Propos recueillis par Alain TCHAKOUNTE
28 Janvier 2008
interview
L'éclairage du Pr. Jacques Barrat, directeur exécutif de l'Institut pour la promotion des sciences, de la créativité, de l'innovation et des technologies (IPSCIT).
Quel est l'objet de votre séjour au Cameroun ?
Je suis venu, à la demande du Pr. Jacques Fame Ndongo, pour voir les possibilités de créer un institut pour la promotion des sciences, de la créativité, de l'innovation et des technologies. Un institut de ce type voit le jour pour deux raisons : au Cameroun, 70% des diplômés de l'Enseignement supérieur sont au chômage. Ce qui est inadmissible. Ensuite, c'est parce que nous pensons qu'en Europe, nous pouvons, à condition d'intéresser des mécènes sur des projets précis et valables, faire en sorte que le Cameroun ait les moyens d'une politique de recherche scientifique qui le mette à flot, parce que actuellement, elle est en perte de vitesse. Nous sommes bien obligés de le constater
Que ferez vous concrètement ?
Il y a des objectifs, qui sont forcément un peu généraux.
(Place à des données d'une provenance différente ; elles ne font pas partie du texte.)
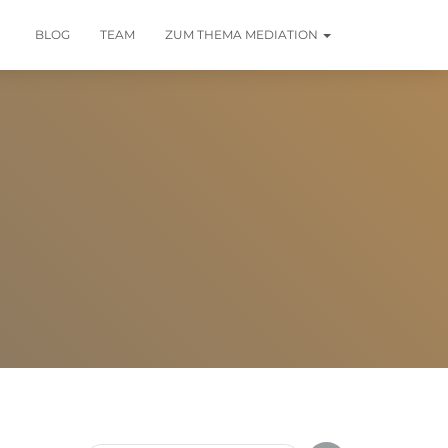
BLOG
TEAM
ZUM THEMA MEDIATION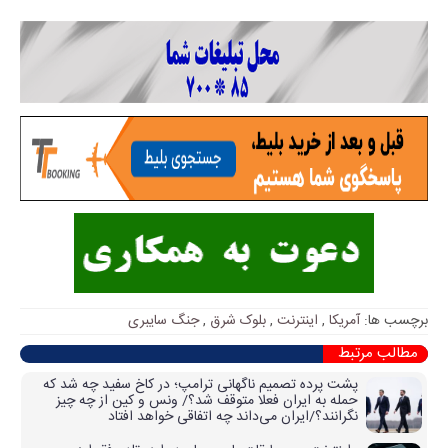
برچسب ها:
آمریکا
,
اینترنت
,
بلوک شرق
,
جنگ سایبری
مطالب مرتبط
پشت پرده تصمیم ناگهانی ترامپ؛ در کاخ سفید چه شد که
حمله به ایران فعلا متوقف شد؟/ ونس و کین از چه چیز
نگرانند؟/ایران می‌داند چه اتفاقی خواهد افتاد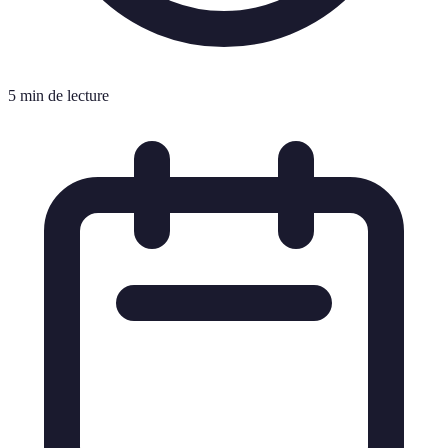
5 min de lecture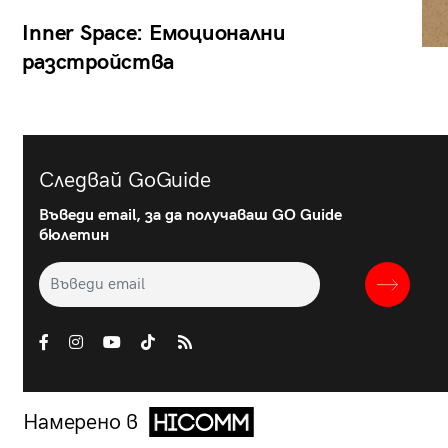
Inner Space: Емоционални
разстройства
Следвай GoGuide
Въведи email, за да получаваш GO Guide
бюлетин
Намерено в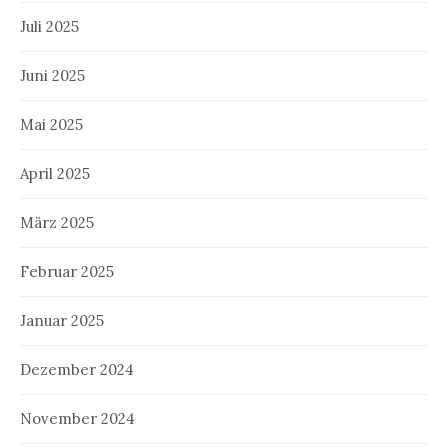
Juli 2025
Juni 2025
Mai 2025
April 2025
März 2025
Februar 2025
Januar 2025
Dezember 2024
November 2024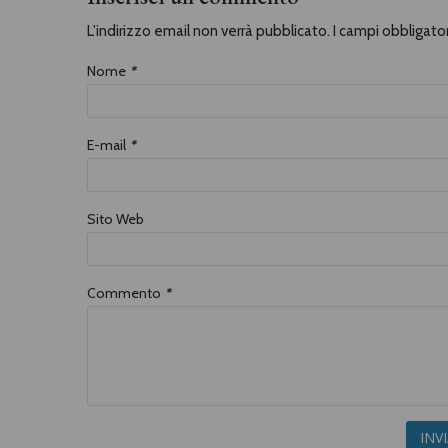
L'indirizzo email non verrà pubblicato. I campi obbligat
Nome
*
E-mail
*
Sito Web
Commento
*
INV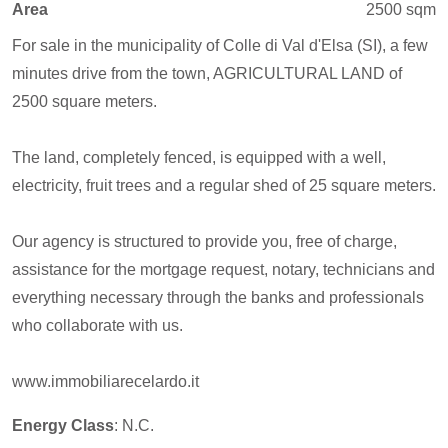
Area
2500 sqm
For sale in the municipality of Colle di Val d'Elsa (SI), a few
minutes drive from the town, AGRICULTURAL LAND of
2500 square meters.
The land, completely fenced, is equipped with a well,
electricity, fruit trees and a regular shed of 25 square meters.
Our agency is structured to provide you, free of charge,
assistance for the mortgage request, notary, technicians and
everything necessary through the banks and professionals
who collaborate with us.
www.immobiliarecelardo.it
Energy Class
: N.C.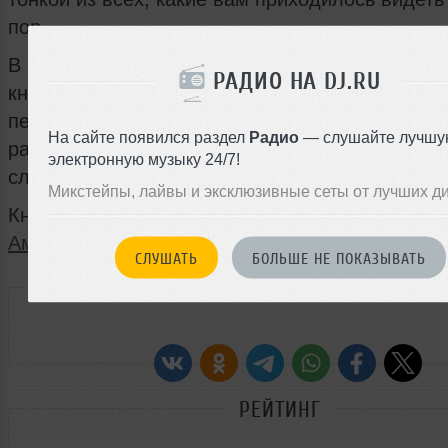
пор.
В книге толщиной 0,36’’ умещается до полутор
РАДИО НА DJ.RU
книг, она может читать вам вслух, и даже помо
переводить иностранных авторов, а также
На сайте появился раздел
Радио
— слушайте лучшу
растолковывать термины родного, такого непо
электронную музыку 24/7!
словаря с помощью Wi-Fi.
Микстейпы, лайвы и эксклюзивные сеты от лучших д
Книгу вы можете приобрести за 359 долларов 
Амазоне
.
СЛУШАТЬ
БОЛЬШЕ НЕ ПОКАЗЫВАТЬ
РАССКАЖИ ДРУЗЬЯМ
РЕЙТИНГ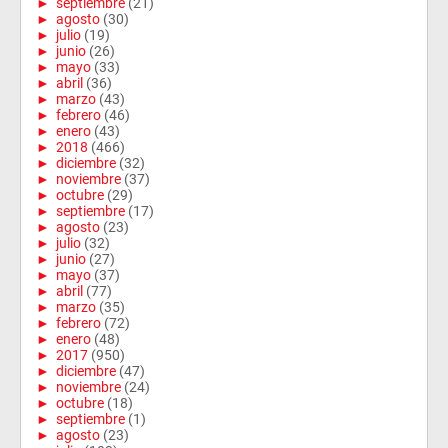
►
septiembre
(21)
►
agosto
(30)
►
julio
(19)
►
junio
(26)
►
mayo
(33)
►
abril
(36)
►
marzo
(43)
►
febrero
(46)
►
enero
(43)
►
2018
(466)
►
diciembre
(32)
►
noviembre
(37)
►
octubre
(29)
►
septiembre
(17)
►
agosto
(23)
►
julio
(32)
►
junio
(27)
►
mayo
(37)
►
abril
(77)
►
marzo
(35)
►
febrero
(72)
►
enero
(48)
►
2017
(950)
►
diciembre
(47)
►
noviembre
(24)
►
octubre
(18)
►
septiembre
(1)
►
agosto
(23)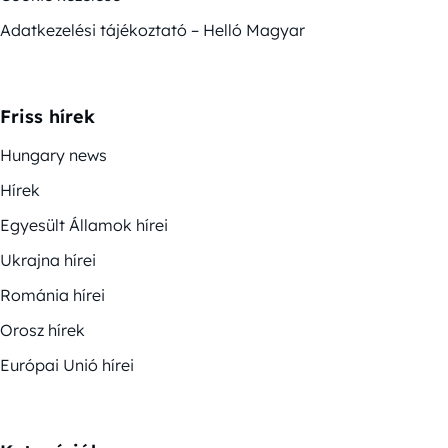
Adatkezelési tájékoztató – Helló Magyar
Friss hírek
Hungary news
Hírek
Egyesült Államok hírei
Ukrajna hírei
Románia hírei
Orosz hírek
Európai Unió hírei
Comme apporter des appuis multiformes aux projets et activités de développement qui sont initiés par différents acteurs de la société, à condition que ces acteurs aient fait preuve de valeur, d'importance et de sérieux. Mais très techniquement, ce que nous voulons faire c'est trouver dans quelques domaines, pour commencer, des niches d'appui à des secteurs qui présentent pour nous de l'intérêt. Par exemple, aider les étudiants de l'Esstic à avoir dans l'Union européenne, des stages dans des médias, et ceci sans qu'ils aient à payer pour des billets d'avion et des séjours en Europe qui sont hors de prix. Demander à de grands groupes de médias, de faire en sorte de les former réellement en journalisme mondialisé. Car les journalistes du Cameroun ont besoin d'être aussi bons que leurs confrères américains, français canadiens, etc. Donc, venir en appui technique pragmatiquement. Cet institut est là pour faire tout, sauf des discours. L'action avant tout, à bas les discours.
Il existe pourtant déjà au Cameroun, un département ministériel chargé de la promotion de la recherche scientifique
D'abord, est-ce qu'il en a les moyens ? Je suis de ceux qui pensent que l'Etat ne peut pas tout faire. Si je prends un exemple, que je connais bien celui de la France, mon pays, ce n'est pas le CNRS [Centre national de la Recherche scientifique, NDLR] qui aujourd'hui, trouve le plus. Ce sont des laboratoires, avec des mécènes, qui font de la France un pays qui essaie d'améliorer sa recherche scientifique. Ce que nous faisons c'est de permettre à de grands groupes industriels de devenir des mécènes d'une recherche appliquée. C'est ce qui nous manque à nous Européens, et c'est ce qui manque aussi aux Camerounais.
D'où viendront les moyens de l'Institut ?
Les moyens ce sont les mécènes qui les fournissent, et pour les avoir, il faut être sérieux et crédible. C'est pour cela que je suis là. Dans la mesure où, ayant travaillé avec Pierre Messmer pendant 34 ans, nous avons, lorsqu'il était chancelier de l'Institut de France, aidé à multiplier par 29 en six ans, non seulement le capital, mais les moyens de l'Institut, qui comprend cinq académies. C'était un homme d'une probité absolue, qui a su mobiliser les gens sur des projets concrets, pragmatiques sérieux, et qui allaient dans un sens qui intéresse les mécènes.